Predesigned parabolic shape of transmission error was proposed in 1986
Boris Zakoldaev (USSR patent #1593354). Initially it was patented an applied for modification of spur gear teeth. Then the idea was applied to helical gears. Predesigned parabolic shape of transmission error was used also for crowning of not involute point contact gears such as Novikov and Wildhaber. Unfortunately most of research work was frozen during financial crises in 1994. Then the parabolic concept of transmission error was used by Fider Litvin in application to worm face gears.The parabolic shape of transmission error is the most desirable shape because it provides the lowest pick of dynamic load when the contact goes from one pare of teeth to the next pare of teeth. The reason why the parabola is the best can be strictly explained mathematically with derivatives and integrals. Here is an engineering explanation that might be interesting not only for University professors. Transmission error means that the speed of gear rotation is not constant. It is well-known that it has to be acceleration if the speed is not constant. The acceleration always creates a dynamic force. A good example is a car. When it takes off the dynamic force pulls the driver back and it pushes the driver forward when the car stops. The same forces exist in a gear mesh. The gear speed increases when it goes from point 1 to point 2 and it decreases when it goes from point 2 to point 3. The question is what is the best way to get from point 1 to point 3. How would you drive a car to get to the next traffic light and dont spill your coffee? You will probably constantly accelerate the half of the distance and then constantly brake another half of the way. The constant acceleration means the constant first derivative of the speed or the constant second derivative of the distance. The constant second derivative from the distance means that the distance is changing by the law of parabola. It has to be taken in consideration that it was a life explanation of the parabolic concept. The transmission error is different under different loads and different profile modifications have to be used.

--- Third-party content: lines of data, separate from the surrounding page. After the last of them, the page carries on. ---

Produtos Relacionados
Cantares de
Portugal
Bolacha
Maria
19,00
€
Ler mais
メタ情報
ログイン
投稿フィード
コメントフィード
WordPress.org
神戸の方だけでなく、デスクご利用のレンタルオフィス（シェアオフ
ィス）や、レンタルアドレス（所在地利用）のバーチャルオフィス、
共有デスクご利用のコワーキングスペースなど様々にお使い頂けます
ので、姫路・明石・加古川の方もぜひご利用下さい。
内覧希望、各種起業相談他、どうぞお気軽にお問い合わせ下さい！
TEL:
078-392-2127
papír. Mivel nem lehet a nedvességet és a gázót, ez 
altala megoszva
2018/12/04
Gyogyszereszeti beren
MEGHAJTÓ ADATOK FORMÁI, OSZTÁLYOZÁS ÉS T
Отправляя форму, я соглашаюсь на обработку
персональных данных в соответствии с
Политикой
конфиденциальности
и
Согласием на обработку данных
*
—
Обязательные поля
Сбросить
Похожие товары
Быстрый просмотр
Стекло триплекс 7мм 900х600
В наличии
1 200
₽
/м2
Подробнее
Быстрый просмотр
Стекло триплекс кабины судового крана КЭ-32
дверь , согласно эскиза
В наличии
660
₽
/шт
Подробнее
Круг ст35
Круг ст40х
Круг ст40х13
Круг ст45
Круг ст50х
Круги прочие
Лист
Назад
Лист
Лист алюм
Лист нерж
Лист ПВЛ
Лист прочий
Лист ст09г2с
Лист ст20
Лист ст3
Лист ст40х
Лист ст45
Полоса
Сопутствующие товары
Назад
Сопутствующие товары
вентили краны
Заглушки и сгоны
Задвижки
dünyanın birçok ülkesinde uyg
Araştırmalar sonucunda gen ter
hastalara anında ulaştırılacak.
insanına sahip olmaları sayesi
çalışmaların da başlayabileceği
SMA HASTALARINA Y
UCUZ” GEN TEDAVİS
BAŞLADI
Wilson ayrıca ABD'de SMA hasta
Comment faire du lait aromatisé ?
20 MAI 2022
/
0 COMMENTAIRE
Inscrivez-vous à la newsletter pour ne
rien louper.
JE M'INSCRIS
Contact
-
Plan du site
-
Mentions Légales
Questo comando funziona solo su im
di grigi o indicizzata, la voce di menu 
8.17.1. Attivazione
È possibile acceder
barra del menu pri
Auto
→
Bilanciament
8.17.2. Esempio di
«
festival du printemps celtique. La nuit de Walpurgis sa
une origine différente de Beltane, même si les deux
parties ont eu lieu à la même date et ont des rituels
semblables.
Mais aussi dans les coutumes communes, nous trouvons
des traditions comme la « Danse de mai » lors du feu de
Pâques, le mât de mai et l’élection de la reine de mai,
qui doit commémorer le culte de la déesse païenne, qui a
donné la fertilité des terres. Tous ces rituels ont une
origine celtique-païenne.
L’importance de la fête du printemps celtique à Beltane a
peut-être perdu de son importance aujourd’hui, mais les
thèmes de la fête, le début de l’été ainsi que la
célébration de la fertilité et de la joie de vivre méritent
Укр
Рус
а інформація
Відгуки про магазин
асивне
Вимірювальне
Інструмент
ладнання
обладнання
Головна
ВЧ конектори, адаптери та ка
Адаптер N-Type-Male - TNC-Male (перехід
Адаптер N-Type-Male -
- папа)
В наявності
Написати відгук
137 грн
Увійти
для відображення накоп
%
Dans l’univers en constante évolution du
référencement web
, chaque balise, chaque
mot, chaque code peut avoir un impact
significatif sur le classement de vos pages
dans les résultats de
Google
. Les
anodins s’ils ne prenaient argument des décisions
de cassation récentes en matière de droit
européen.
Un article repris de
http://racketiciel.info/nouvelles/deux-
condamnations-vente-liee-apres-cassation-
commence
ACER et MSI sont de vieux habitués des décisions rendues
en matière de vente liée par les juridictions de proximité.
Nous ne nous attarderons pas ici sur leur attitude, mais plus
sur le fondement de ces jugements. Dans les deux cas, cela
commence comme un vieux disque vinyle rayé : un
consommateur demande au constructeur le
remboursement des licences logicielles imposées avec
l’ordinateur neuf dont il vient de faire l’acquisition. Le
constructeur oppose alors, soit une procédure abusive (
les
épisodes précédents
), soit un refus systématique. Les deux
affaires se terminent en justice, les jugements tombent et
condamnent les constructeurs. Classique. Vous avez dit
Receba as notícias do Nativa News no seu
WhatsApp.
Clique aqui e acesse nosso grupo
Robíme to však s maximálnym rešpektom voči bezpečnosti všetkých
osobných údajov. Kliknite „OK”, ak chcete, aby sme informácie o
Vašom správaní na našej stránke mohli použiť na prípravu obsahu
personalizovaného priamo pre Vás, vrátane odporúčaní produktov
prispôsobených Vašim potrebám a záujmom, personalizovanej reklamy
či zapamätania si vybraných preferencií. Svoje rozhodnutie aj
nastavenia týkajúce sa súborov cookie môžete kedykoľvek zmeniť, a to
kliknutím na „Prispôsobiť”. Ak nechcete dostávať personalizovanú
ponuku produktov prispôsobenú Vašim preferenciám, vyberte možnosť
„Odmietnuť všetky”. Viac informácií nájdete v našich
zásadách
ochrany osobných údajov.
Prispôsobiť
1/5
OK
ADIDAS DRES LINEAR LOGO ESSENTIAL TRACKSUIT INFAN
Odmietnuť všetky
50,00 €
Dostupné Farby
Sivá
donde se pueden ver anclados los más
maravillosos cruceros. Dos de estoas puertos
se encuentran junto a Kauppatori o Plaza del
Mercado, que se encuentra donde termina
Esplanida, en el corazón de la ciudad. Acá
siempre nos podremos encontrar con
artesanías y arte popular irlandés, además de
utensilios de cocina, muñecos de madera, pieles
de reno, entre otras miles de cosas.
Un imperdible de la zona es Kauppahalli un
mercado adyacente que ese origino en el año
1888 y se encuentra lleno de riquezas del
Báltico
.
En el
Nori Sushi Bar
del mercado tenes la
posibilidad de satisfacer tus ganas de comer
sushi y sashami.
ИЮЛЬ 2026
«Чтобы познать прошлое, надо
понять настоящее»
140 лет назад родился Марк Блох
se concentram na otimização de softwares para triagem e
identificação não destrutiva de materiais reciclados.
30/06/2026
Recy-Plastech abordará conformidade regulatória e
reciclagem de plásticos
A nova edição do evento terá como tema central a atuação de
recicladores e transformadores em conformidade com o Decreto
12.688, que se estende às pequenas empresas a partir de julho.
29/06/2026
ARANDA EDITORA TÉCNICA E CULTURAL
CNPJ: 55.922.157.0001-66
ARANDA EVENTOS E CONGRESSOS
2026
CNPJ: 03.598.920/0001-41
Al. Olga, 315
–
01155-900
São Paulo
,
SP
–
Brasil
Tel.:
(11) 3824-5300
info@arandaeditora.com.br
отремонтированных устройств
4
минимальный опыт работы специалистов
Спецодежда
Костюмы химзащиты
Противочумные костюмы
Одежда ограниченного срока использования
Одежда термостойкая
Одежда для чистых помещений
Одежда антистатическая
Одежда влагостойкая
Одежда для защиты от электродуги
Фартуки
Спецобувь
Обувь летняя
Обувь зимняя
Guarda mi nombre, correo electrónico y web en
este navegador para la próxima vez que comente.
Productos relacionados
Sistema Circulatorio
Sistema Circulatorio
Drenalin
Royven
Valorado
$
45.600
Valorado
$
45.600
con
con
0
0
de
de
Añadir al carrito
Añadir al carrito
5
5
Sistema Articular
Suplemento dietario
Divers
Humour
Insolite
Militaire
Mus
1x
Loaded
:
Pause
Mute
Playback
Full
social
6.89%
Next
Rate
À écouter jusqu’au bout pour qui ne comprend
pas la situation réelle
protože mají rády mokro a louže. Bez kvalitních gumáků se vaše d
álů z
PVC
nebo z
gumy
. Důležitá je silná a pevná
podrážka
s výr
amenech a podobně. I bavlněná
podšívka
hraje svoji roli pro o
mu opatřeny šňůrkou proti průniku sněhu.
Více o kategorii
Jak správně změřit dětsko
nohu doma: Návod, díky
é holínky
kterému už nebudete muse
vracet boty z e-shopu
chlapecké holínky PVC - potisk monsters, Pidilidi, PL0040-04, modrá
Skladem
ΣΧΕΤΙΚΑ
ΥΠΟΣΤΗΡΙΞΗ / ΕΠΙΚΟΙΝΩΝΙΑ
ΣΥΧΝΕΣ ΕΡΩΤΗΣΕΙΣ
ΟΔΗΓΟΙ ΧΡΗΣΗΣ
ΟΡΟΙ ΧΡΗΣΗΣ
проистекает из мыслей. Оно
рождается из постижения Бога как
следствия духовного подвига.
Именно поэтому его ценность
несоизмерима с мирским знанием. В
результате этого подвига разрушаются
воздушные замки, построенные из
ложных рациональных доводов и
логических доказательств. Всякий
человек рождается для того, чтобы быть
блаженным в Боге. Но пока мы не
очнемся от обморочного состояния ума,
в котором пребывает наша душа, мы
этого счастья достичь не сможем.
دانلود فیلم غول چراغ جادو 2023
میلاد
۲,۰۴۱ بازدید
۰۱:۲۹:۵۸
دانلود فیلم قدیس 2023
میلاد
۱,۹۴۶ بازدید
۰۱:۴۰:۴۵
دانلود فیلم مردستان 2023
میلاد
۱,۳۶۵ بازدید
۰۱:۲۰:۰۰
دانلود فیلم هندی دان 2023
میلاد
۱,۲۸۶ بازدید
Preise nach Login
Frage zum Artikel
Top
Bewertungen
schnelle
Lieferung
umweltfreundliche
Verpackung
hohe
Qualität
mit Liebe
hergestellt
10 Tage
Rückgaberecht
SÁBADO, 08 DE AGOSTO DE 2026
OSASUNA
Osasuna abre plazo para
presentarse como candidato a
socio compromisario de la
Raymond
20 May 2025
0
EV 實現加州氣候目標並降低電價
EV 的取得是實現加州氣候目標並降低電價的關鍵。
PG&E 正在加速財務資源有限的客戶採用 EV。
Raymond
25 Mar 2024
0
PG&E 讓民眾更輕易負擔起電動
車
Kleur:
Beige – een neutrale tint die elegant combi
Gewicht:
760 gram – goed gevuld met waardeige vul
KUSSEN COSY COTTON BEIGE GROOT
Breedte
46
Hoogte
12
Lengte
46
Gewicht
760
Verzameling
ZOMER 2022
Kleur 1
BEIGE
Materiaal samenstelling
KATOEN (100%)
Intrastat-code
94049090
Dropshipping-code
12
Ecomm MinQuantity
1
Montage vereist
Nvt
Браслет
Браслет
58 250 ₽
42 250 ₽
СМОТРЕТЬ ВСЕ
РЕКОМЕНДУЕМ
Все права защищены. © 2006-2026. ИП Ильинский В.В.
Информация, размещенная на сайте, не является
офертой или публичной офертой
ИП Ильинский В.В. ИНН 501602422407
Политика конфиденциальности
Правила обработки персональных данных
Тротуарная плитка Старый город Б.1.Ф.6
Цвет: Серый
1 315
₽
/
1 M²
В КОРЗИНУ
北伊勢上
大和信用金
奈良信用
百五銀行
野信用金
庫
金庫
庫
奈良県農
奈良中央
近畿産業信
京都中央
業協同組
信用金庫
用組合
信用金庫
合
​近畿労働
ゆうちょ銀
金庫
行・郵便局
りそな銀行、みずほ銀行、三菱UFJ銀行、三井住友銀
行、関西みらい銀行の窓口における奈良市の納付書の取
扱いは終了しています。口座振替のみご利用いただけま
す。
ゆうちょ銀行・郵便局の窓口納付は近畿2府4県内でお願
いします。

The shape of transmission error curve for a spur gear set depends on the tooth profile. Spur gear tooth profile has to have modification that provides parabolic shape of transmission error. It is a well established practice to measure spur gear tooth profile by taking deviations from the theoretical involute profile. The parabolic curve of the tooth profile deviation provides parabolic curve of transmission error. The picture shows root and tip modification on one tooth. Each modification area has two parabolas. One parabola is concave and another parabola is convex. The concave shape of the graph does not mean a concave shape of the tooth profile. It is a deviation from the theoretical involute and it is concave on the graph because the large scale.
The shape of transmission error of a helical gear depends on the tooth profile and it depends on the lead error as well. As it was explained above helical tooth modification has to be build parallel to the contact ellipse. The height and the shape of helical tooth modification have to be measured on the sides of the tooth. In the case of measuring on CMM the all helical tooth surface has to be digitized.
Conclusion.
(1) Modification of helical tooth differs from modification of spur tooth. Applying spur modification to a helical tooth increases surface contact stress. Helical modification decreases dynamic stresses because it has higher length of modified area.
(2) The calculation procedure for sizes of spur and helical modification has bean developed.
(3) The concave-convex parabolic curve of tooth surface modification provides lowest dynamic stress.